Study material:
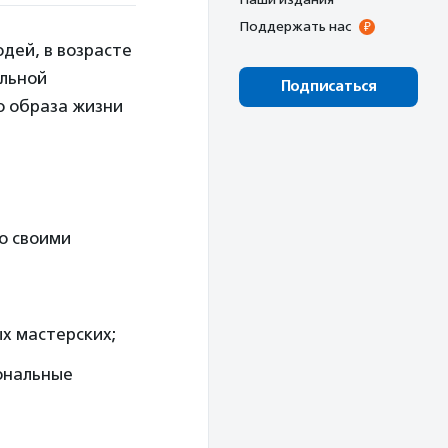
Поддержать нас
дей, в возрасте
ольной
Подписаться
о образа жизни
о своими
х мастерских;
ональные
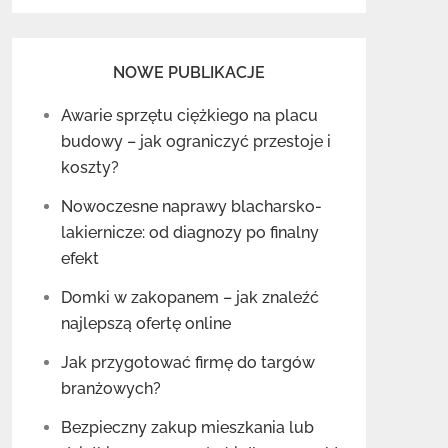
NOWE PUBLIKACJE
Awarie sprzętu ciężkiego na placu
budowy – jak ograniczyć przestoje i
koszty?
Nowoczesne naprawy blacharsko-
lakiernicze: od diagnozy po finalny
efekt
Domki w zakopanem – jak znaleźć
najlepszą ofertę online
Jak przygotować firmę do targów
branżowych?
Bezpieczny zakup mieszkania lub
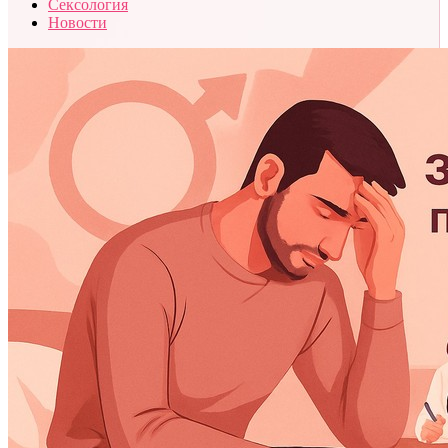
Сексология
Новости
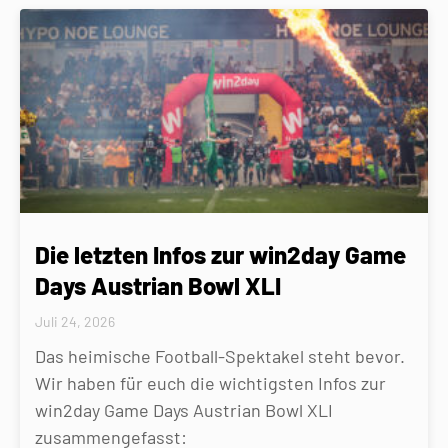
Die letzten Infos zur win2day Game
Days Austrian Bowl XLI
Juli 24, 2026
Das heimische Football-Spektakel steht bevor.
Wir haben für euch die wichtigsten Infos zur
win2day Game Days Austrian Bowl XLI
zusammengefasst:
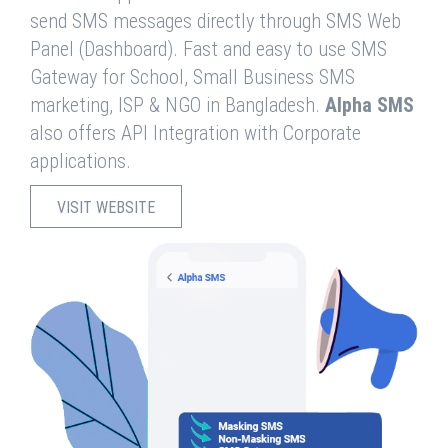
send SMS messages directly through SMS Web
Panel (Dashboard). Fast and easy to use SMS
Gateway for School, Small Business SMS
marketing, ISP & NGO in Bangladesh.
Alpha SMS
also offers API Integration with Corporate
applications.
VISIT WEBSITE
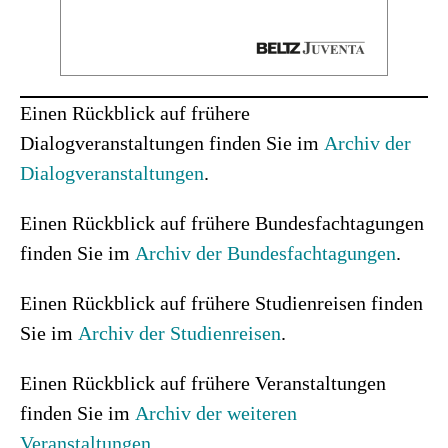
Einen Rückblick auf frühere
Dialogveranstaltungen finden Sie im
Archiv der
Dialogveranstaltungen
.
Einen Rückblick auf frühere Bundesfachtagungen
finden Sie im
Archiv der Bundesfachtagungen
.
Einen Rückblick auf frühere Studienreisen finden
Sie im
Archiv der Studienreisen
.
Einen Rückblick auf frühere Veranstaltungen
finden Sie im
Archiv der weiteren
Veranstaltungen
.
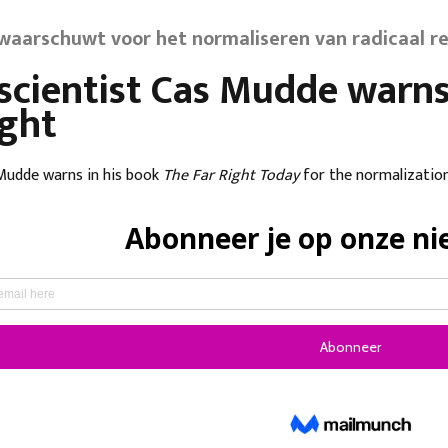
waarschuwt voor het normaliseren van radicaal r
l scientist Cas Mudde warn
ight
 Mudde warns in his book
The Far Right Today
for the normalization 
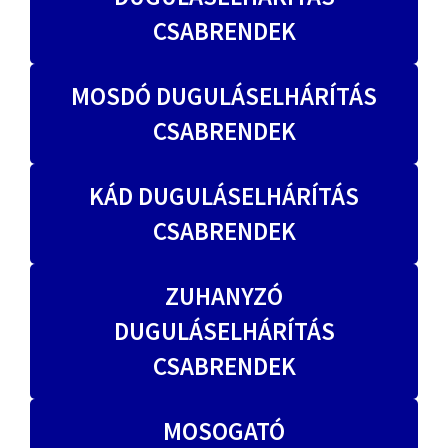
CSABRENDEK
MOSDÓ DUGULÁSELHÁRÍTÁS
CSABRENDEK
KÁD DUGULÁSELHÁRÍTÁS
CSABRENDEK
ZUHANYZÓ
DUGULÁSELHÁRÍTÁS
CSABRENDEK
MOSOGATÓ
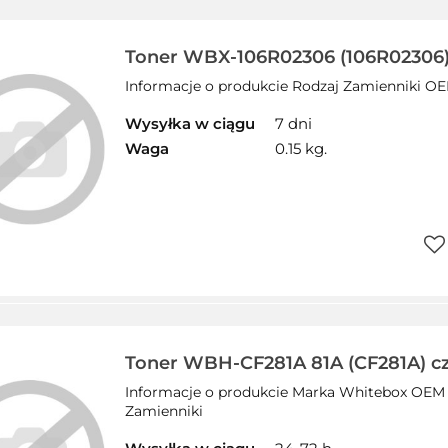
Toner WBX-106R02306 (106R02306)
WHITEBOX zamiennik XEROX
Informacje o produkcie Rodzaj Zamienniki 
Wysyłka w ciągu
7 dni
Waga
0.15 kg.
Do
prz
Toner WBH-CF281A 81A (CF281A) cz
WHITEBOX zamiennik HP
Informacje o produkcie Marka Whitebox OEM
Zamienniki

Aim of the task: Repeat all entries exactly. Skip the pictures.

Written solution:
Поддержать нас
дей, в возрасте
ольной
Подписаться
о образа жизни
о своими
х мастерских;
ональные
NOWE PUBLIKACJE
Awarie sprzętu ciężkiego na placu
budowy – jak ograniczyć przestoje i
koszty?
Nowoczesne naprawy blacharsko-
lakiernicze: od diagnozy po finalny
efekt
Domki w zakopanem – jak znaleźć
najlepszą ofertę online
Jak przygotować firmę do targów
branżowych?
Bezpieczny zakup mieszkania lub
Сексология
Новости
Die letzten Infos zur win2day Game
Days Austrian Bowl XLI
Juli 24, 2026
Das heimische Football-Spektakel steht bevor.
Wir haben für euch die wichtigsten Infos zur
win2day Game Days Austrian Bowl XLI
zusammengefasst:
send SMS messages directly through SMS Web
Panel (Dashboard). Fast and easy to use SMS
Gateway for School, Small Business SMS
marketing, ISP & NGO in Bangladesh.
Alpha SMS
also offers API Integration with Corporate
applications.
VISIT WEBSITE
Einen Rückblick auf frühere
Dialogveranstaltungen finden Sie im
Archiv der
Dialogveranstaltungen
.
Einen Rückblick auf frühere Bundesfachtagungen
finden Sie im
Archiv der Bundesfachtagungen
.
Einen Rückblick auf frühere Studienreisen finden
Sie im
Archiv der Studienreisen
.
Einen Rückblick auf frühere Veranstaltungen
finden Sie im
Archiv der weiteren
Veranstaltungen
.
waarschuwt voor het normaliseren van radicaal r
l scientist Cas Mudde warn
ight
 Mudde warns in his book
The Far Right Today
for the normalization 
CSABRENDEK
MOSDÓ DUGULÁSELHÁRÍTÁS
CSABRENDEK
KÁD DUGULÁSELHÁRÍTÁS
CSABRENDEK
ZUHANYZÓ
DUGULÁSELHÁRÍTÁS
CSABRENDEK
MOSOGATÓ
Toner WBX-106R02306 (106R02306)
WHITEBOX zamiennik XEROX
Informacje o produkcie Rodzaj Zamienniki 
Wysyłka w ciągu
7 dni
Waga
0.15 kg.
Do
prz
Toner WBH-CF281A 81A (CF281A) cz
WHITEBOX zamiennik HP
Informacje o produkcie Marka Whitebox OEM
Zamienniki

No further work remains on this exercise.